It was this idea that so swelled Dick's foot that he could not move it from the farm. Constant intercourse with Norah was not calculated to heal wound in foot or heart and hourly he fell deeper under her spell: under the spell, too, of his own manly eloquence. His visit the evening before Norah summoned Archie and called in vain, was undertaken, I should say, by an impetuous lover, who hoped that his mistress's interest was not severely platonic. His repulse added body to his passion since it is the nature of men only to prize the possession that is refused them.

Norah's absence, during her days of waiting for Archie, was of the nature that makes the heart grow fonder. He saw her continually across the river; in imagination he felt her lips on his, her body in his arms.

Tantalised by memory and proximity, goaded by the lust of the unobtainable, his passion had mastered all inhibitory instinct. The flood of his imagination rose and swept majestically over the weir of the Divorce Courts and breasted even the subsequent dam of Holy Matrimony. When I met him at rail-head, I got the impression that Dick was not the sort who would find it unpleasant, for example, to be cited as co-respondent with the daughter of a peer. So when in the end Norah consented to go away with him, the granting of the boon he craved could have caused him comparatively few qualms. He felt, however, more anxiety than Norah, who had flung her cap with a brave gesture, and it was with relief that he hailed the lake.

'The road lies open,' he cried to Norah. 'The highway to civilisation.'

'It's more like the gateway of Heaven,' she said, blinded by the beauty before her.

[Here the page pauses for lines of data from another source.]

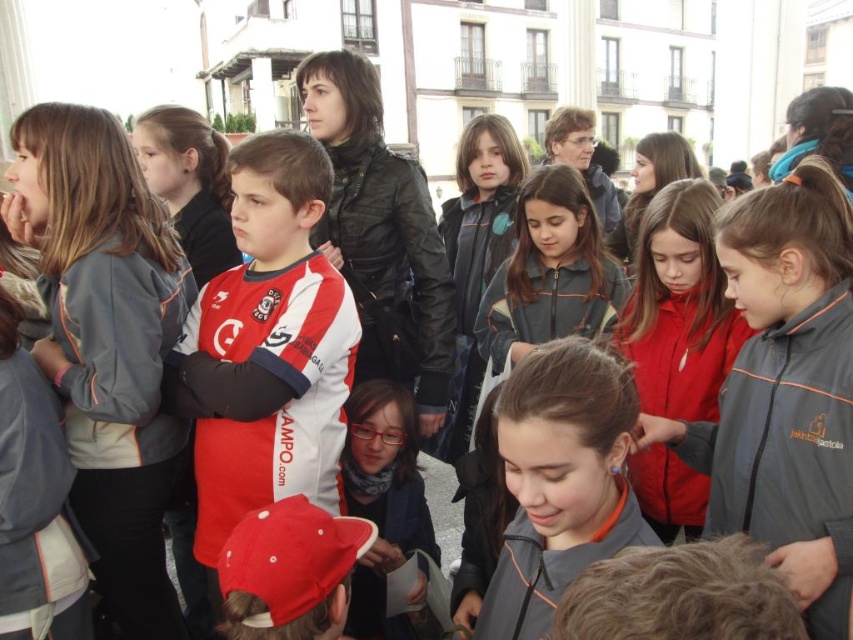 Does gray fleece jacket at left appear on the right side of gray matte jacket at center?

Incorrect, gray fleece jacket at left is not on the right side of gray matte jacket at center.

Who is higher up, gray fleece jacket at left or gray matte jacket at center?

gray fleece jacket at left is higher up.

Describe the element at coordinates (107, 342) in the screenshot. This screenshot has width=853, height=640. I see `gray fleece jacket at left` at that location.

Find the location of `gray fleece jacket at left`. gray fleece jacket at left is located at coordinates (107, 342).

Who is positioned more to the right, gray fleece jacket at left or red and white jersey at center?

red and white jersey at center is more to the right.

Which is in front, point (144, 396) or point (316, 336)?

Point (144, 396)

At what (x,y) coordinates should I click in order to perform the action: click on gray fleece jacket at left. Please return your answer as a coordinate pair (x, y). Looking at the image, I should click on (107, 342).

The width and height of the screenshot is (853, 640). In order to click on gray fleece jacket at left in this screenshot , I will do `click(107, 342)`.

From the picture: Between gray fleece jacket at left and gray fabric jacket at center, which one has less height?

gray fabric jacket at center

Which is more to the right, gray fleece jacket at left or gray fabric jacket at center?

gray fabric jacket at center

Is point (109, 602) farther from viewer compared to point (717, 234)?

No, it is in front of (717, 234).

Where is `gray fleece jacket at left`? Image resolution: width=853 pixels, height=640 pixels. gray fleece jacket at left is located at coordinates (107, 342). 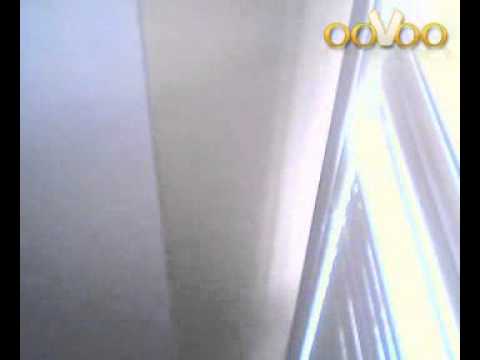 This screenshot has height=360, width=480. I want to click on window, so click(412, 275). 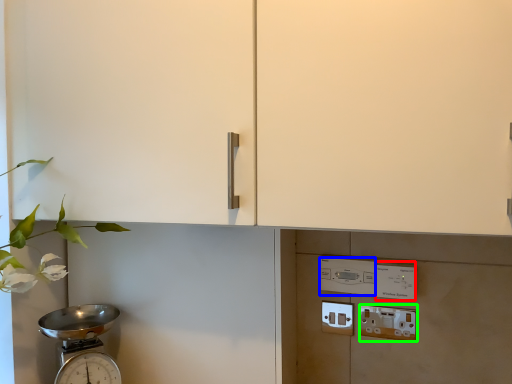 Question: Which object is the closest to the light switch (highlighted by a red box)? Choose among these: light switch (highlighted by a blue box) or electric outlet (highlighted by a green box).

Choices:
 (A) light switch
 (B) electric outlet

Answer: (A) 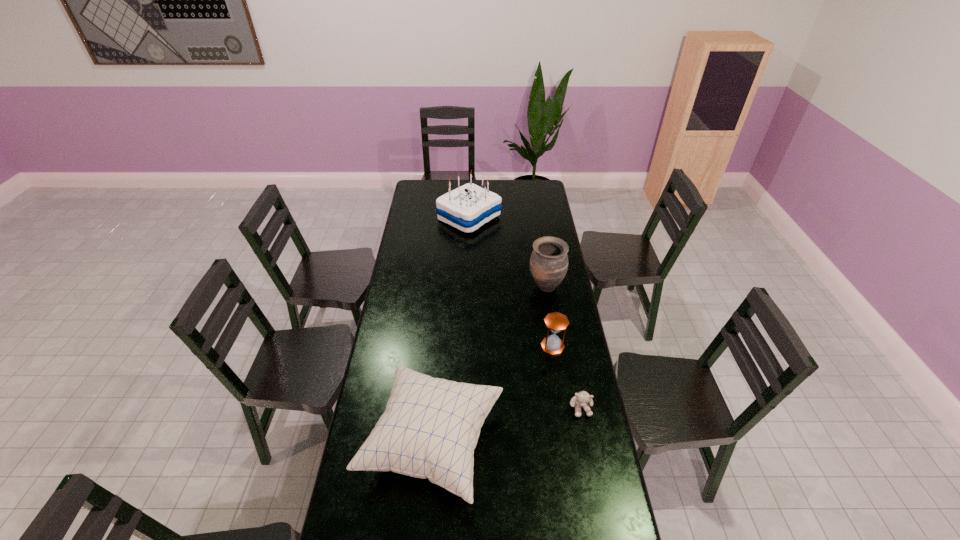 This screenshot has height=540, width=960. What are the coordinates of `free location that satisfies the following two spatial constraints: 1. on the front side of the third farthest object; 2. on the right side of the farthest object` in the screenshot? It's located at (466, 346). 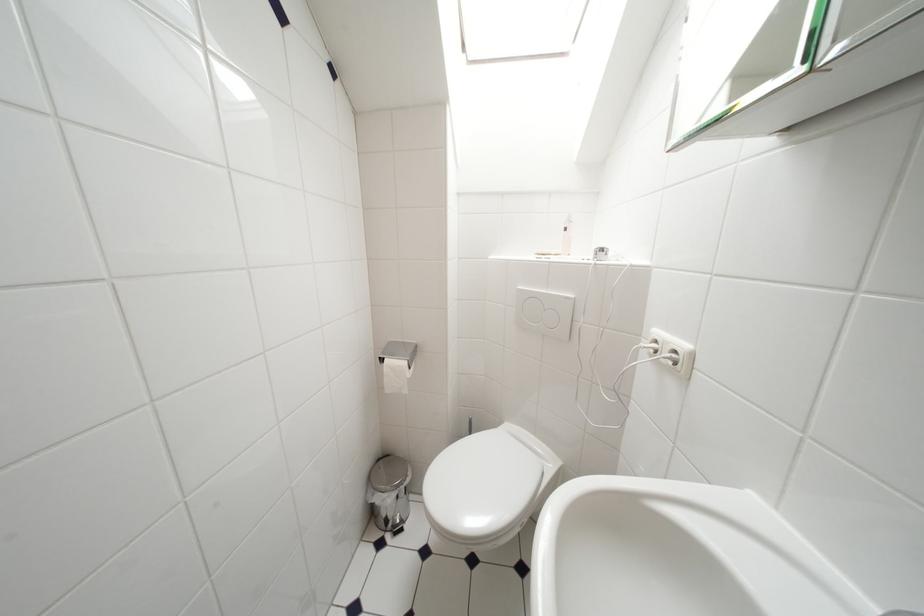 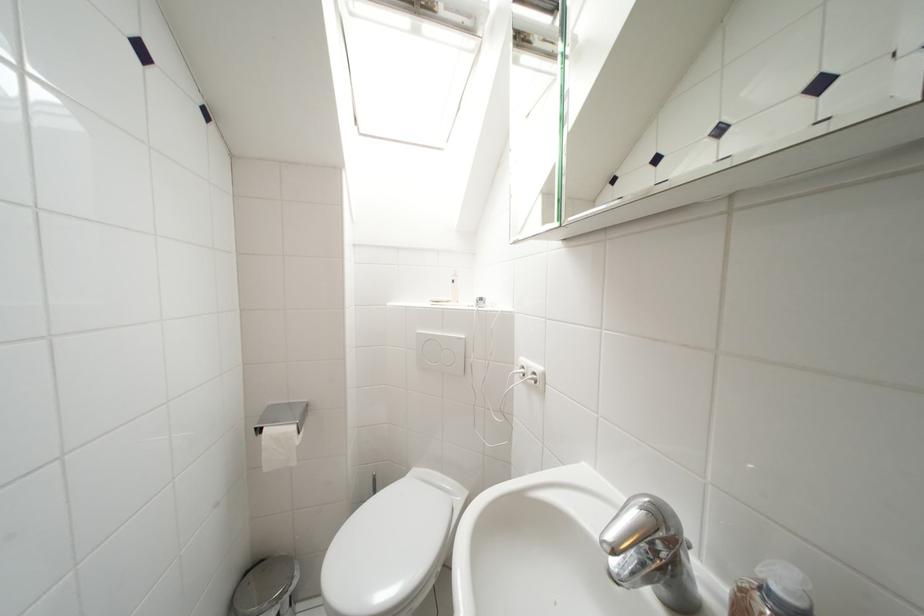 In the second image, find the point that corresponds to point (682, 355) in the first image.

(541, 377)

'It will be,' he answered.

As side by side they descended the path which turned from rock to sand, the view flattened and the horizon sank. The closely grouped thatch of a native village showed through the trees. Of white men and their works no sign. Throughout their flight, by avoiding the occasional Bomas and rarer farms, they had escaped the awkwardness of European encounter. Dick commented on their luck.

'Anyhow, down here, it's too hot to care,' said Norah. She felt already the atmosphere of lake level—a matter not only of heightened temperature and humidity but of changed values. 'High thermometer and low morals,' was the way she put it. She felt her remaining scruples dissolve in that mild air. Ideas of duty and discipline were left on the austere highlands, where scattered men scratch a precarious existence out of a thin soil. At lake level, life was no longer an epic of struggle with victory or defeat as stakes, but a drowsy eclogue ended by easy oblivion. The few thousand feet from the plateau to the lake seemed to bridge all degrees from Dumfries to Naples, from Calvin to Priapus.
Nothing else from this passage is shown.